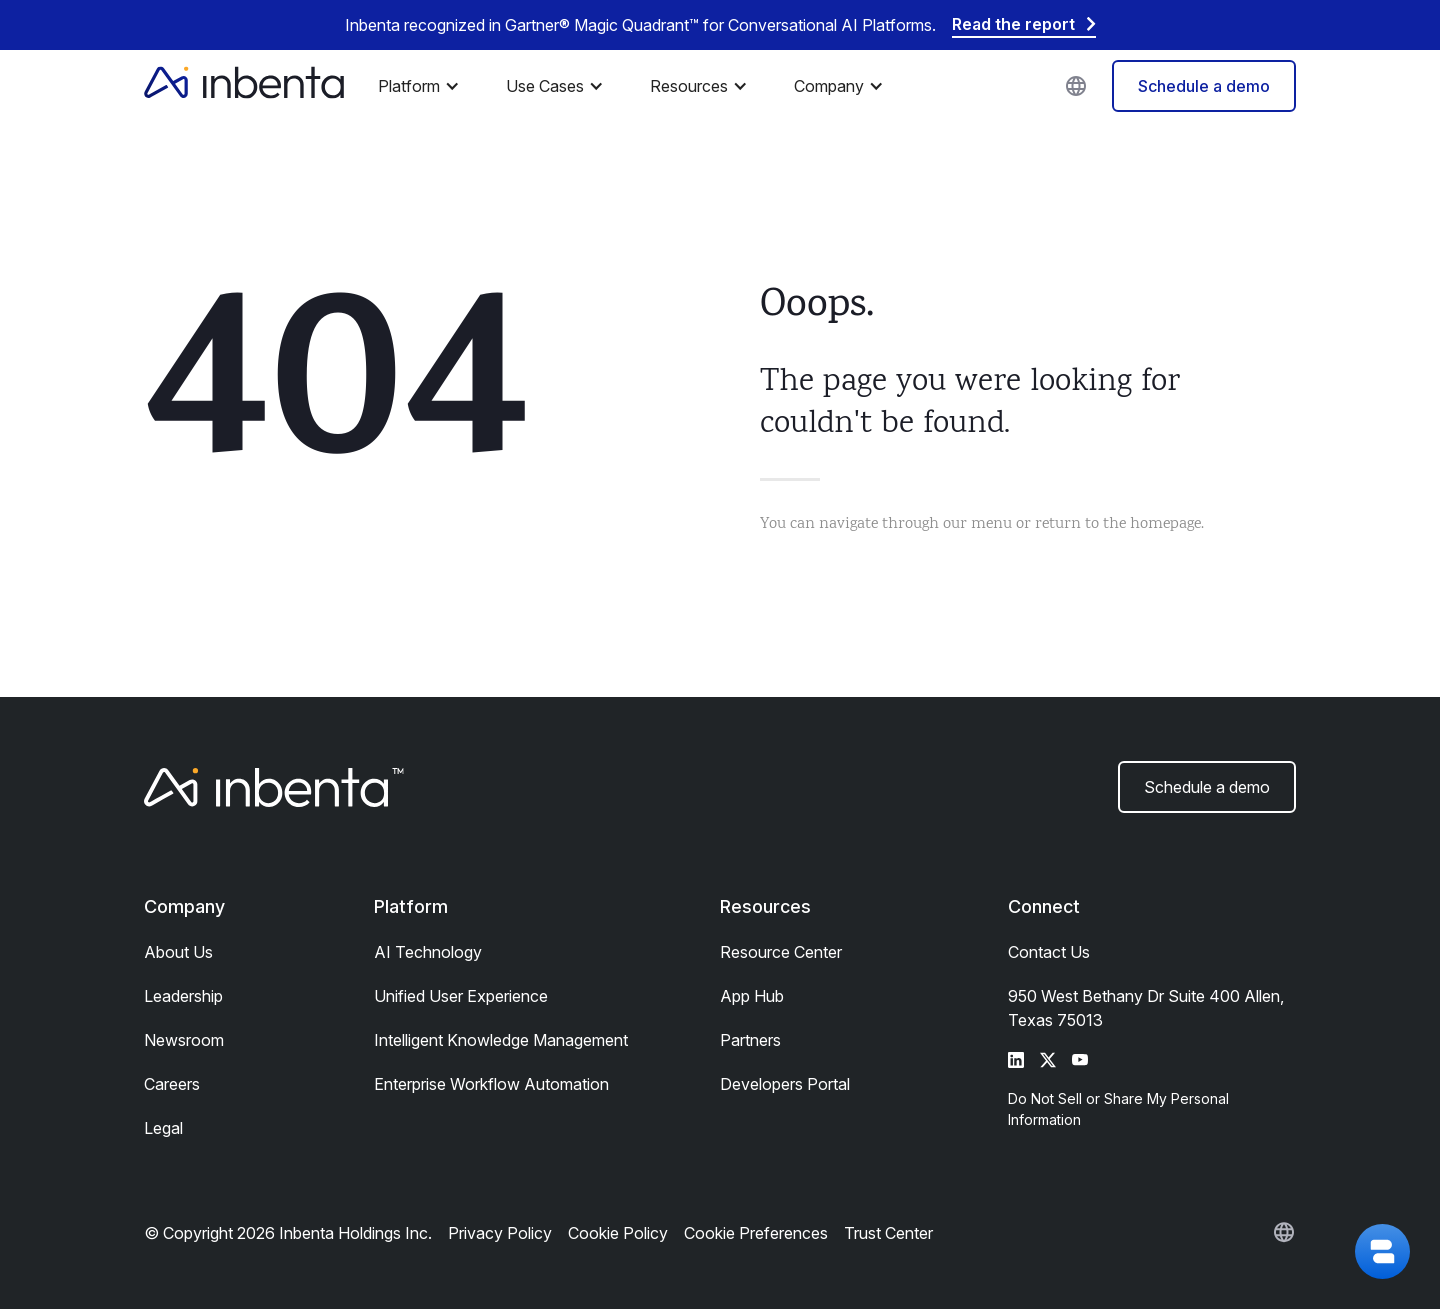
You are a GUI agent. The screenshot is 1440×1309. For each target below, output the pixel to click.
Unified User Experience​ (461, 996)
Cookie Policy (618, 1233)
☆ ☆ ☆
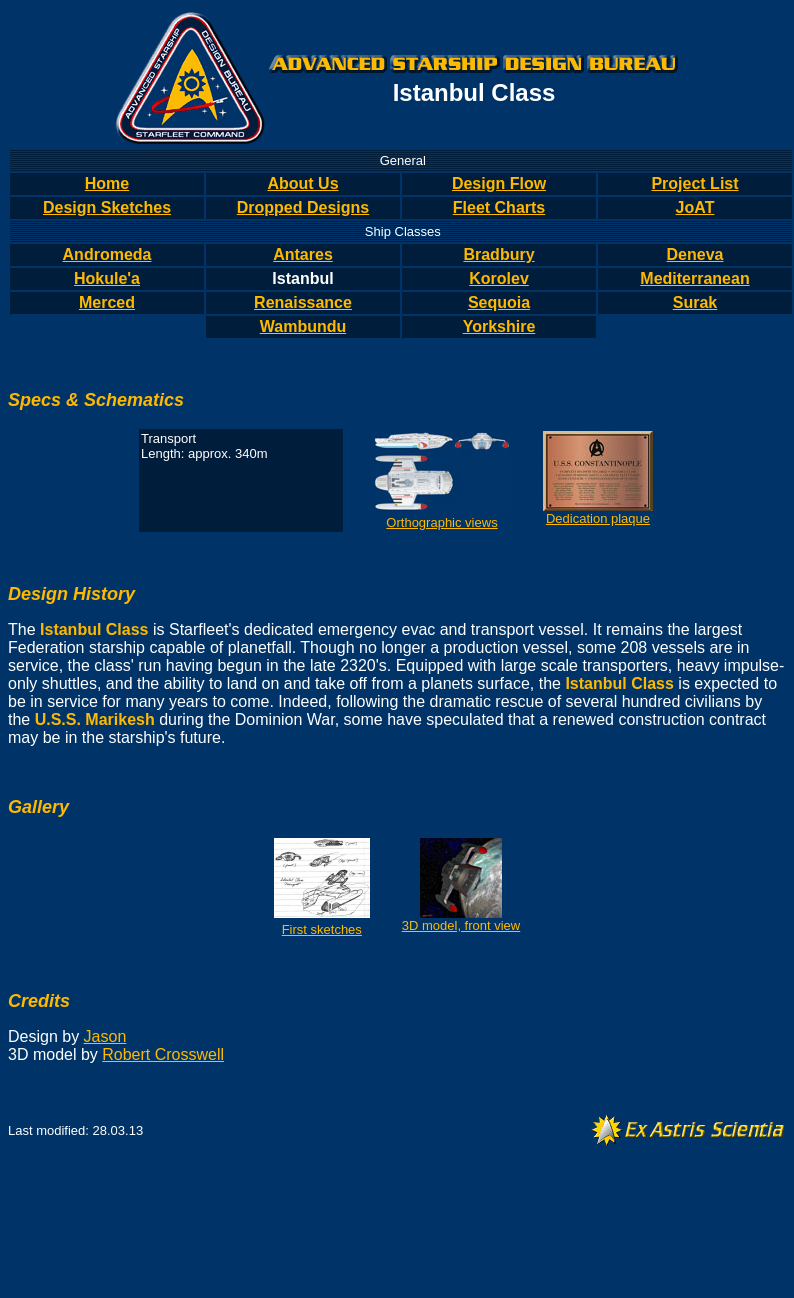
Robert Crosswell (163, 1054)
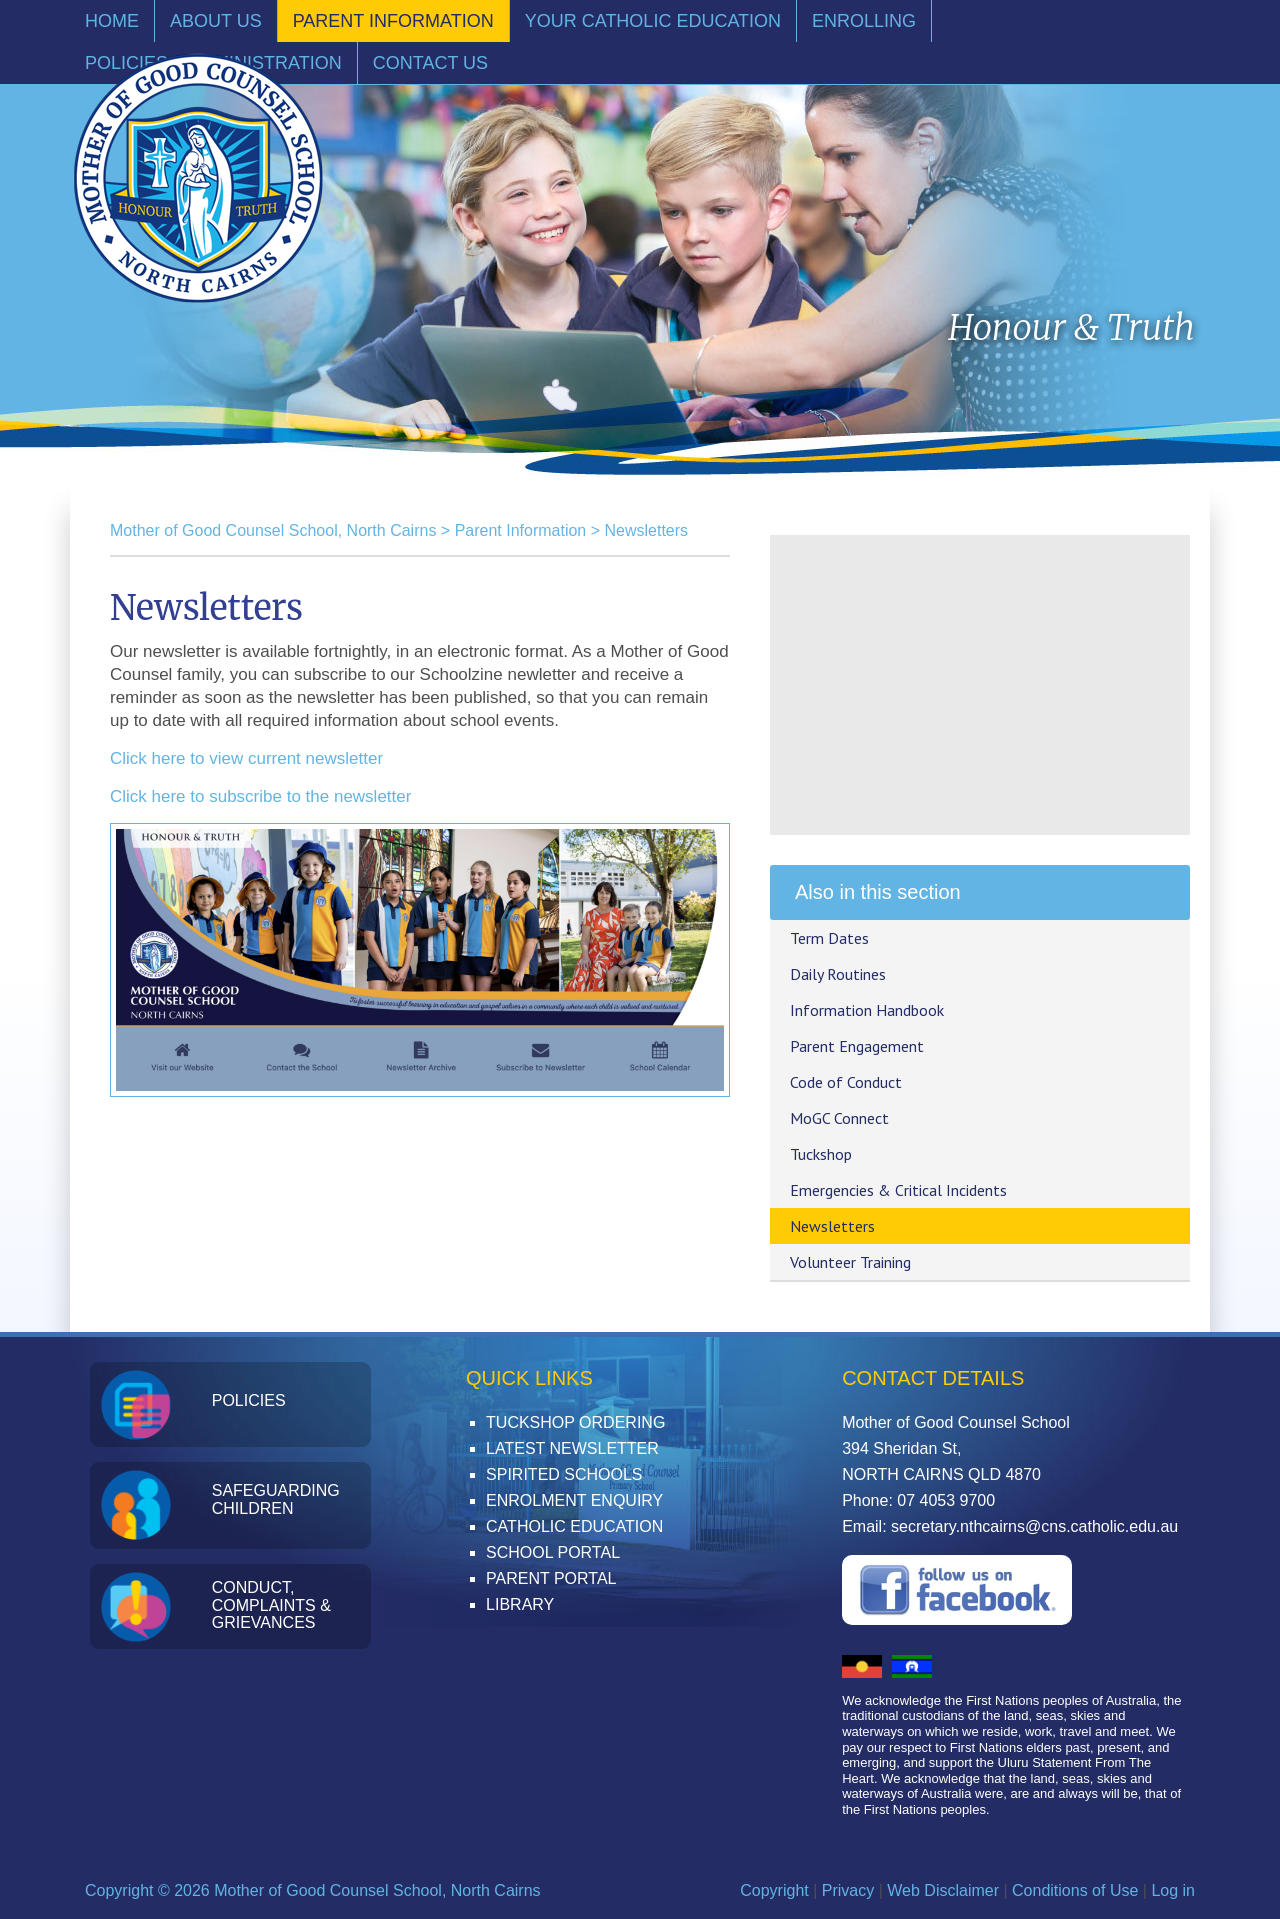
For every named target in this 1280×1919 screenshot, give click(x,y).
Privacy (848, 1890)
☆ ☆ ☆
The listing above holds a line with "You are a GUI" and a line with "Cookie Policy (618, 1233)". Print the stretch from the first through the second, exactly and alone.

You are a GUI agent. The screenshot is 1440×1309. For each target below, output the pixel to click.
Unified User Experience​ (461, 996)
Cookie Policy (618, 1233)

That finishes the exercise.